There are blood tests to measure the intensity of the inflammatory immune response, which may be responsible for the relatively rare severe infections in younger people. “It is the body’s own immune system that harms the patient,” he says.
In healthcare workers, the neurological effects of COVID-19 could be compounded by the stress of fighting the pandemic.

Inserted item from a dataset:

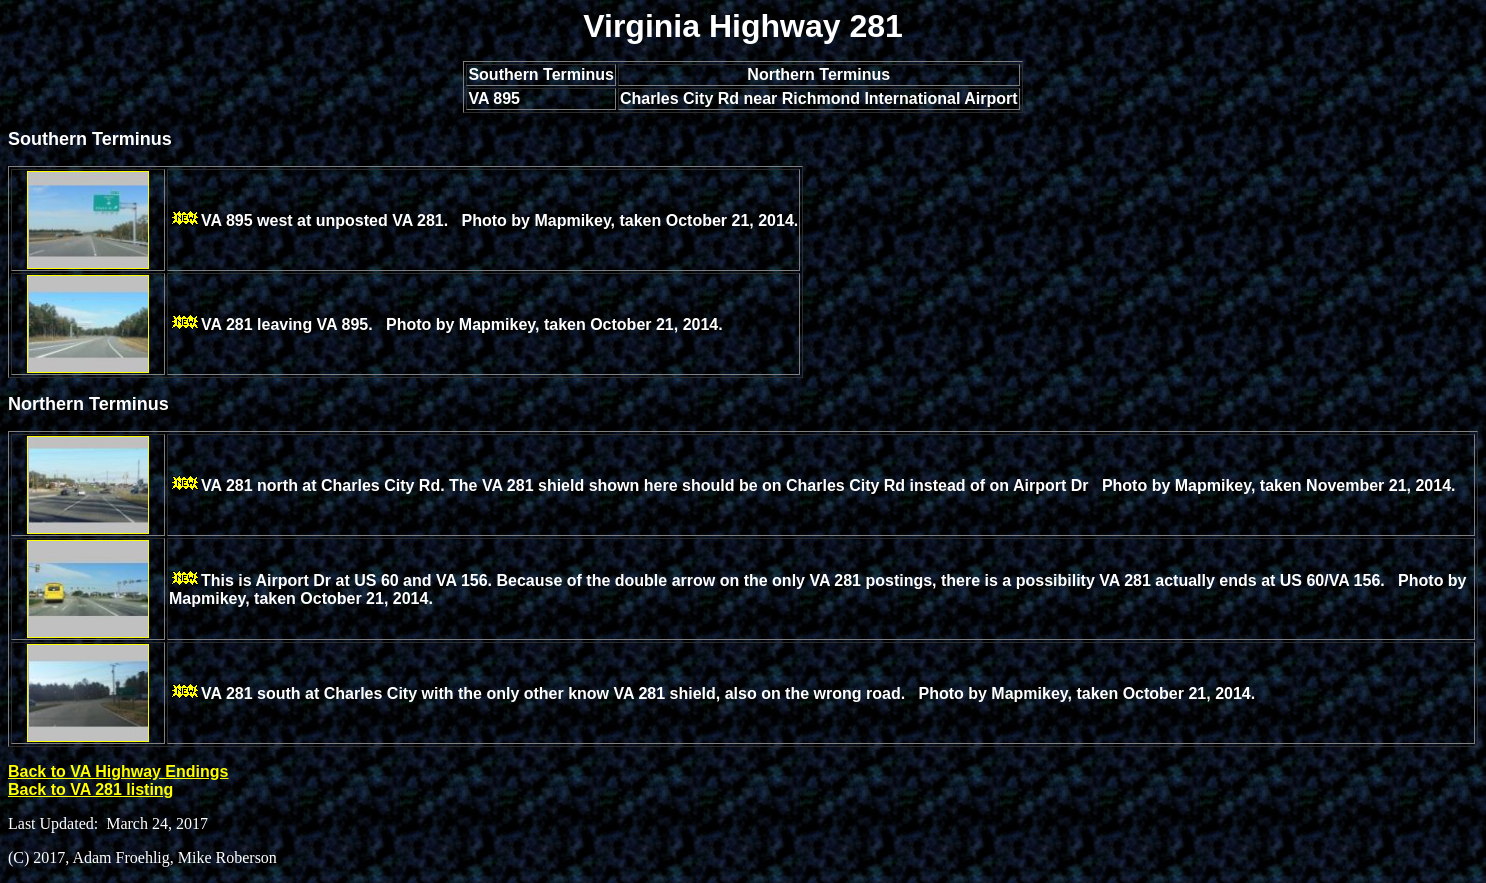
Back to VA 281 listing (90, 789)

“The more stressed you are, the more the part of your brain for memory — the hippocampus — shrinks,” Fotuhi says. “Frontline healthcare workers dealing with patients in dire situations experience an extreme amount of stress. The cortisol that is produced in response to stress indirectly harms the hippocampus. We need to monitor our healthcare workers dealing with COVID-19 patients closely. They may have secondary harm due to PTSD, even if they don’t have the virus themselves.”
PTSD can harm areas of the brain affecting regulation of emotion, memory, and executive functions, he adds.
Overall, the basic measures to boost brain performance, regardless of patient history, include vigorous exercise, stress reduction, and eight hours of sleep nightly, he recommends.
REFERENCE
- Fotuhi M, Mian A, Meysami S, et al. Neurobiology of COVID-19. J Alzheimers Dis 2020;76:3-19.
Healthcare workers and patients who have acquired SARS-CoV-2, particularly if they were hospitalized, could be at risk of neurological deficits in the short term as well as long-term cognitive problems.